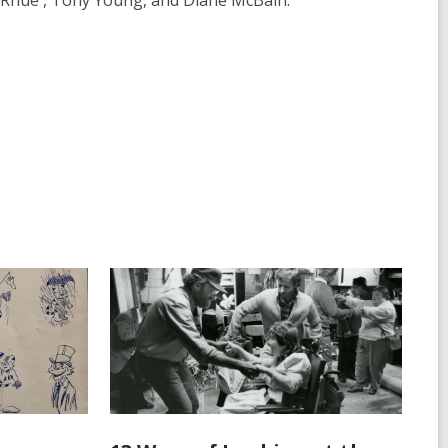
 Rhue , Tony Young, and Diane McBain.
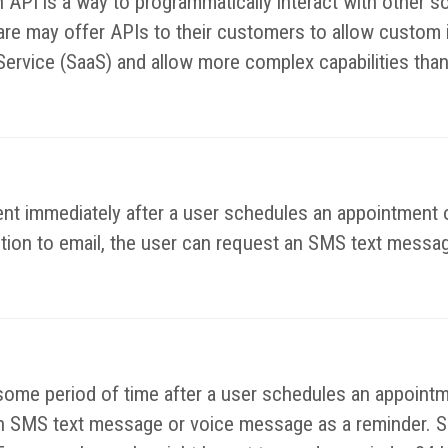
n API is a way to programmatically interact with other
e may offer APIs to their customers to allow custom in
Service (SaaS) and allow more complex capabilities than
nt immediately after a user schedules an appointment o
ition to email, the user can request an SMS text messag
some period of time after a user schedules an appointm
e an SMS text message or voice message as a reminder. S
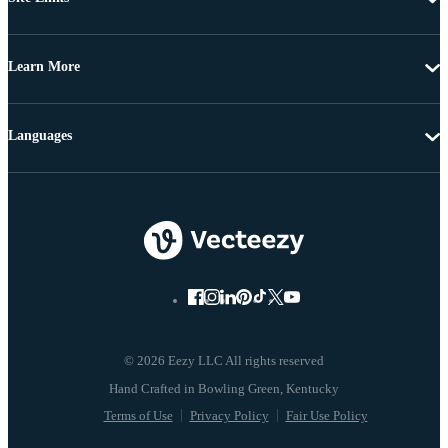
Learn More
Languages
© 2026 Eezy LLC All rights reserved
Terms of Use
Privacy Policy
Fair Use Policy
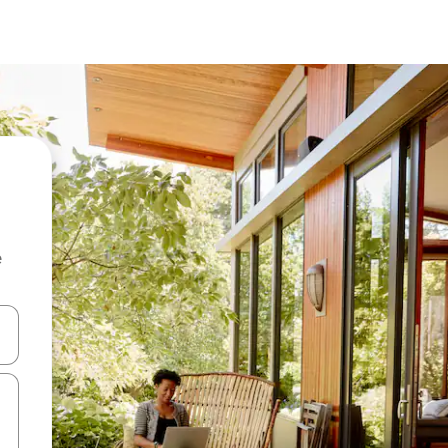
e
and down arrow keys or explore by touch or swipe gestures.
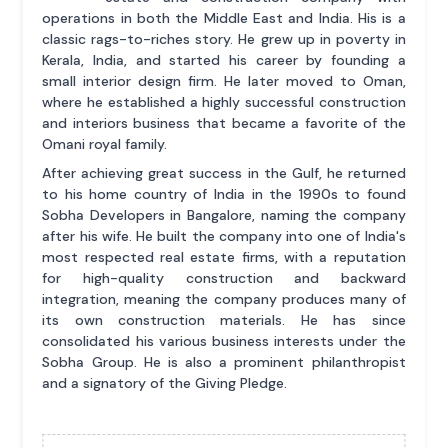
operations in both the Middle East and India. His is a
classic rags-to-riches story. He grew up in poverty in
Kerala, India, and started his career by founding a
small interior design firm. He later moved to Oman,
where he established a highly successful construction
and interiors business that became a favorite of the
Omani royal family.
After achieving great success in the Gulf, he returned
to his home country of India in the 1990s to found
Sobha Developers in Bangalore, naming the company
after his wife. He built the company into one of India's
most respected real estate firms, with a reputation
for high-quality construction and backward
integration, meaning the company produces many of
its own construction materials. He has since
consolidated his various business interests under the
Sobha Group. He is also a prominent philanthropist
and a signatory of the Giving Pledge.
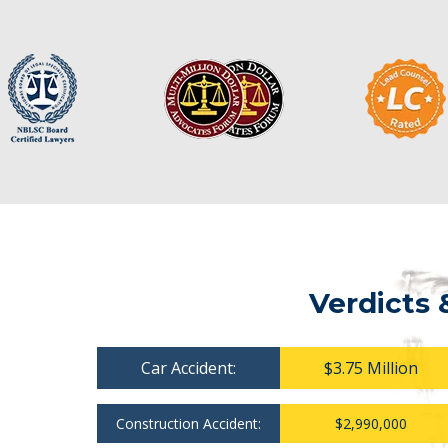
Verdicts 
Car Accident:
$3.75 Million
Construction Accident:
$2,990,000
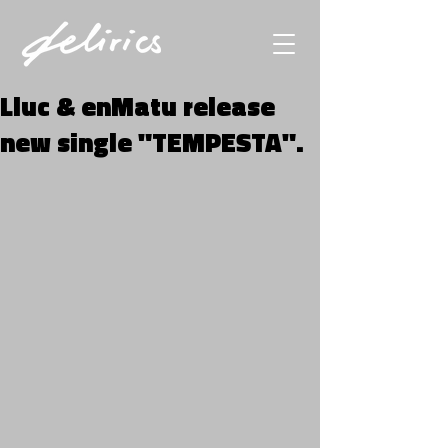
Lluc & enMatu release
new single "TEMPESTA".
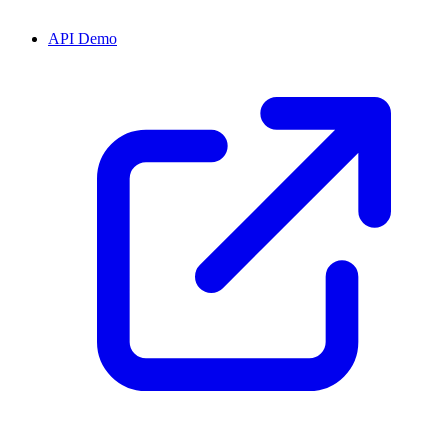
API Demo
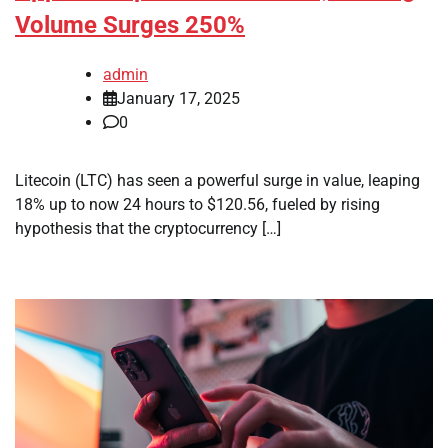
Volume Surges 250%
admin
January 17, 2025
0
Litecoin (LTC) has seen a powerful surge in value, leaping
18% up to now 24 hours to $120.56, fueled by rising
hypothesis that the cryptocurrency […]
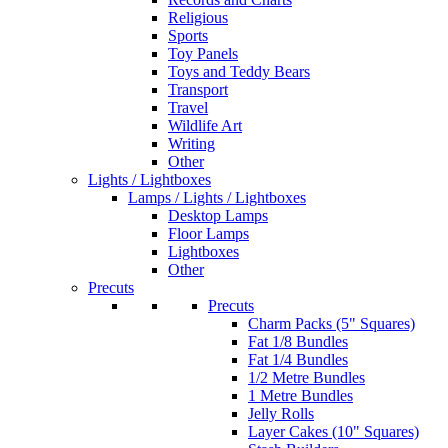
Religious
Sports
Toy Panels
Toys and Teddy Bears
Transport
Travel
Wildlife Art
Writing
Other
Lights / Lightboxes
Lamps / Lights / Lightboxes
Desktop Lamps
Floor Lamps
Lightboxes
Other
Precuts
Precuts
Charm Packs (5" Squares)
Fat 1/8 Bundles
Fat 1/4 Bundles
1/2 Metre Bundles
1 Metre Bundles
Jelly Rolls
Layer Cakes (10" Squares)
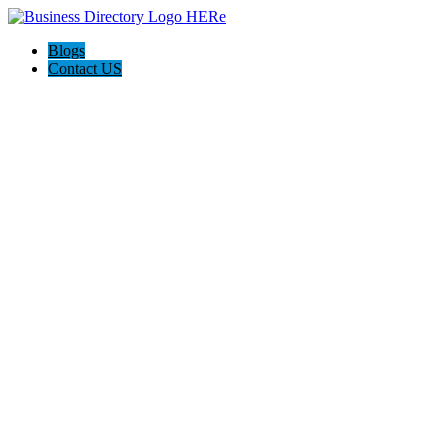
Blogs
Contact US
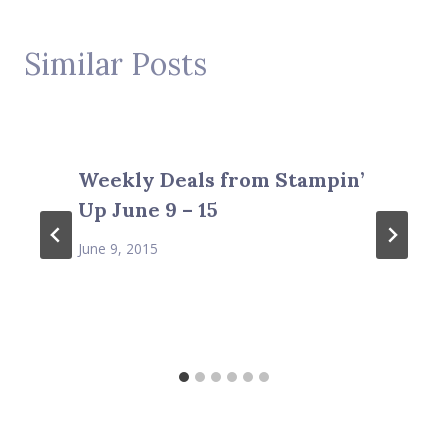
Similar Posts
Weekly Deals from Stampin’
Up June 9 – 15
June 9, 2015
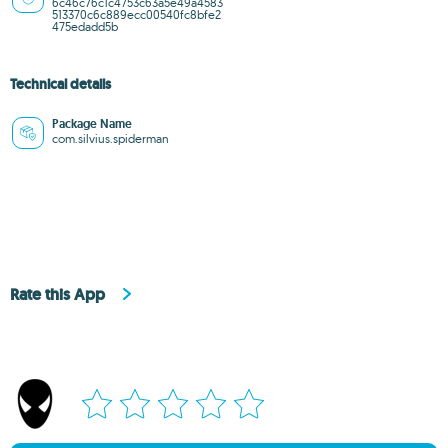
6c46c76c1c4753c63a5e49a4583
513370c6c889ecc00540fc8bfe2
475edadd5b
Technical details
Package Name
com.silvius.spiderman
Rate this App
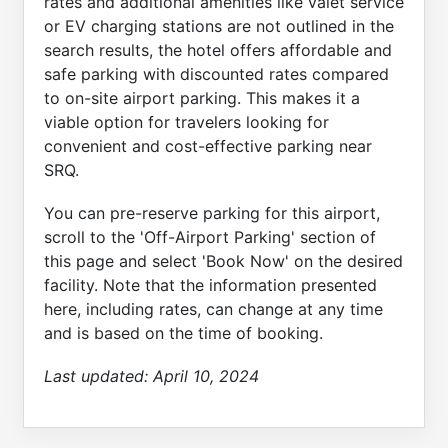
rates and additional amenities like valet service
or EV charging stations are not outlined in the
search results, the hotel offers affordable and
safe parking with discounted rates compared
to on-site airport parking. This makes it a
viable option for travelers looking for
convenient and cost-effective parking near
SRQ.
You can pre-reserve parking for this airport,
scroll to the 'Off-Airport Parking' section of
this page and select 'Book Now' on the desired
facility. Note that the information presented
here, including rates, can change at any time
and is based on the time of booking.
Last updated:
April 10, 2024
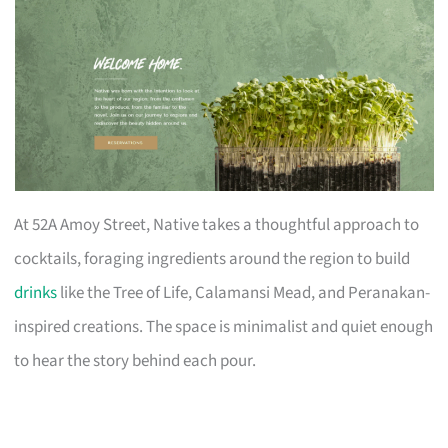
At 52A Amoy Street, Native takes a thoughtful approach to
cocktails, foraging ingredients around the region to build
drinks
like the Tree of Life, Calamansi Mead, and Peranakan-
inspired creations. The space is minimalist and quiet enough
to hear the story behind each pour.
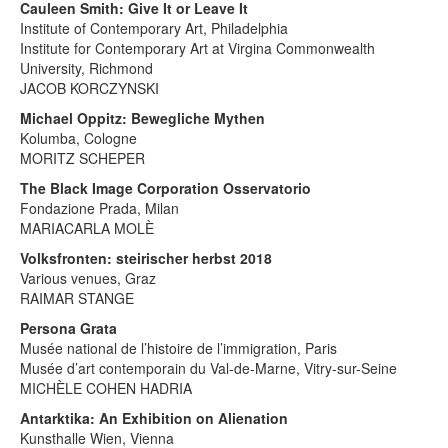
Cauleen Smith: Give It or Leave It
Institute of Contemporary Art, Philadelphia
Institute for Contemporary Art at Virgina Commonwealth
University, Richmond
JACOB KORCZYNSKI
Michael Oppitz: Bewegliche Mythen
Kolumba, Cologne
MORITZ SCHEPER
The Black Image Corporation Osservatorio
Fondazione Prada, Milan
MARIACARLA MOLÈ
Volksfronten: steirischer herbst 2018
Various venues, Graz
RAIMAR STANGE
Persona Grata
Musée national de l’histoire de l’immigration, Paris
Musée d’art contemporain du Val-de-Marne, Vitry-sur-Seine
MICHÈLE COHEN HADRIA
Antarktika: An Exhibition on Alienation
Kunsthalle Wien, Vienna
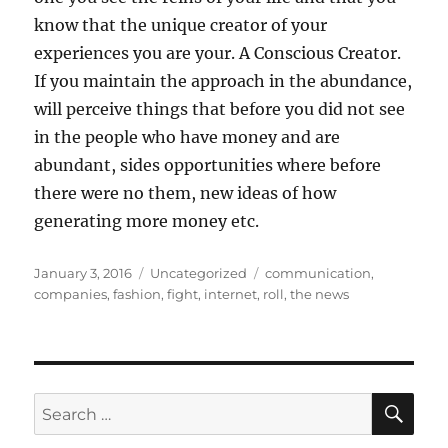
know that the unique creator of your
experiences you are your. A Conscious Creator.
If you maintain the approach in the abundance,
will perceive things that before you did not see
in the people who have money and are
abundant, sides opportunities where before
there were no them, new ideas of how
generating more money etc.
Posted
Categories
Tags
January 3, 2016
Uncategorized
communication
,
on
companies
,
fashion
,
fight
,
internet
,
roll
,
the news
SE
Search
for:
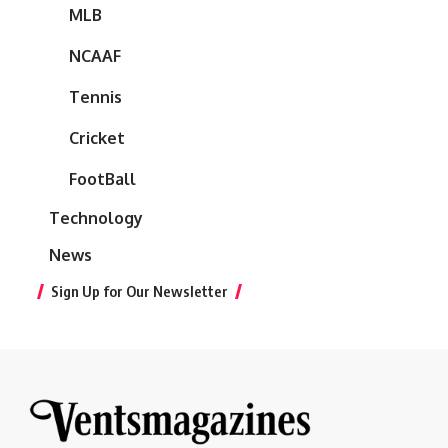
MLB
NCAAF
Tennis
Cricket
FootBall
Technology
News
Sign Up for Our Newsletter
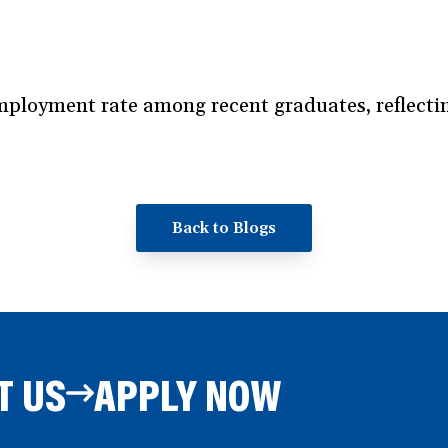
loyment rate among recent graduates, reflecting
Back to Blogs
T US
APPLY NOW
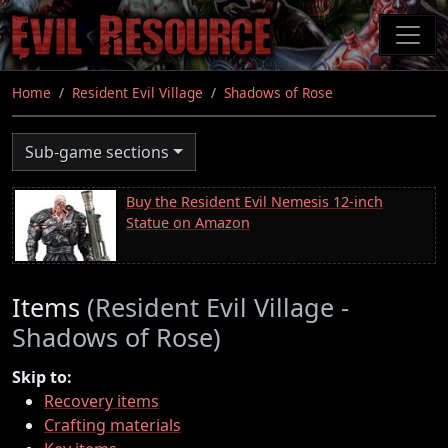
Skip
to
main
content
Home
Resident Evil Village
Shadows of Rose
Sub-game sections
Buy the Resident Evil Nemesis 12-inch
Statue on Amazon
Items
(Resident Evil Village -
Shadows of Rose)
Skip to:
Recovery items
Crafting materials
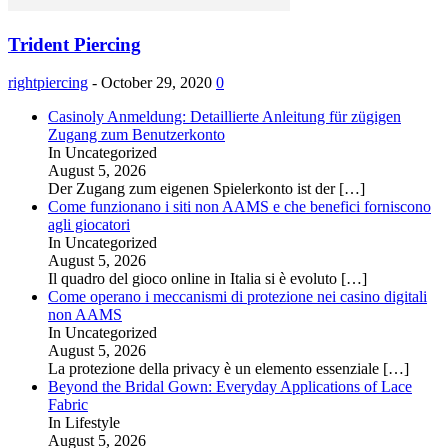
Trident Piercing
rightpiercing
-
October 29, 2020
0
Casinoly Anmeldung: Detaillierte Anleitung für zügigen
Zugang zum Benutzerkonto
In Uncategorized
August 5, 2026
Der Zugang zum eigenen Spielerkonto ist der
[…]
Come funzionano i siti non AAMS e che benefici forniscono
agli giocatori
In Uncategorized
August 5, 2026
Il quadro del gioco online in Italia si è evoluto
[…]
Come operano i meccanismi di protezione nei casino digitali
non AAMS
In Uncategorized
August 5, 2026
La protezione della privacy è un elemento essenziale
[…]
Beyond the Bridal Gown: Everyday Applications of Lace
Fabric
In Lifestyle
August 5, 2026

Task = Using the data above, set down each line from the line with "Technical details" to the line with "You can pre-reserve" exactly, both ends included, and leave the pictures behind. Nothing else belongs.

Response box =
Technical details
Package Name
com.silvius.spiderman
Rate this App
rates and additional amenities like valet service
or EV charging stations are not outlined in the
search results, the hotel offers affordable and
safe parking with discounted rates compared
to on-site airport parking. This makes it a
viable option for travelers looking for
convenient and cost-effective parking near
SRQ.
You can pre-reserve parking for this airport,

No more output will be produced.